YouTube - Its Over 9000!!! [Original Video and Audio]

GREAT JOB!


----------



## vladimirb (Mar 31, 2008)

John you are unstopable mate =D
CONGRATULATIONS!!!!!!
Well done. Keep up great work...


----------



## Lord Sirian (Jan 14, 2007)

Cool, well done and congrats... less than 1000 to go for 5 digits.


----------



## WereBo (Apr 5, 2008)

Well done and congratulations John :4-clap: :4-clap: :4-clap:


----------



## McNinja (Jun 22, 2008)

Congrats John!


----------



## Tumbleweed36 (May 14, 2005)

Nice accomplishment! Keep up the good work.


----------



## speedster123 (Oct 18, 2006)

*well done* :4-clap:


----------



## JohnthePilot (Mar 30, 2006)

*Congratulations* :4-clap::4-clap::4-cheers::4-cheers:


----------



## Glaswegian (Sep 16, 2005)

Congrats - great work!!


----------



## Jason09 (Jan 3, 2009)

Congrats John!


----------



## grimx133 (Jan 15, 2008)

Good going JC, keep'em coming eh!


----------



## Coolfreak (May 27, 2008)

Congrats John! Even in CA, you still manage to rack up these posts!


----------



## dai (Jul 2, 2004)

congratulations


----------



## jenae (Jun 17, 2008)

Hi, take it easy you are fast running out of fingers for the count :grin:

I have had a time of it lately My ISP decided to cancel my account (10 years with them) and with this went my email address (primary) so now I have to create a new account and a new email address, they will not release my old email address for seven years (apparently to protect me). I have used a limited "GO" stick so have not been active for awhile, there is nothing you can do when large corporates make decisions they have the money and we don't. My wife paid the business account three times instead of the home account so despite the fact we were hundreds in credit without a word they cancelled the account.
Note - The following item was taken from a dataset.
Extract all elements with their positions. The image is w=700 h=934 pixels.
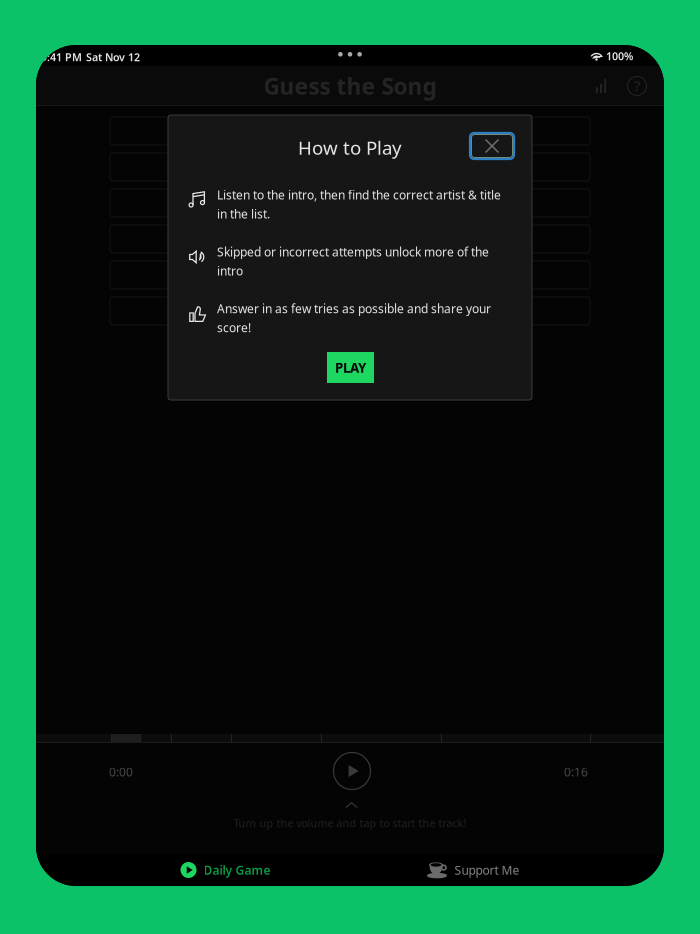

I now have a new account with them (the deal is better) used my local MP still I fear we will see much more corporate bullying before the legacy of SOL and the three Amigo's leave AUS.


----------



## Dunedin (Jul 19, 2007)

Well done John!


----------



## jcgriff2 (Sep 30, 2007)

Thank you, everyone. I really do appreciate it!

JC

.


----------



## carsey (Aug 19, 2006)

Congratulations


----------



## Old Rich (May 31, 2007)

Well done John!!


----------



## jcgriff2 (Sep 30, 2007)

Thank you !!


----------



## lilyhanded (Oct 1, 2009)

thanks and good job


----------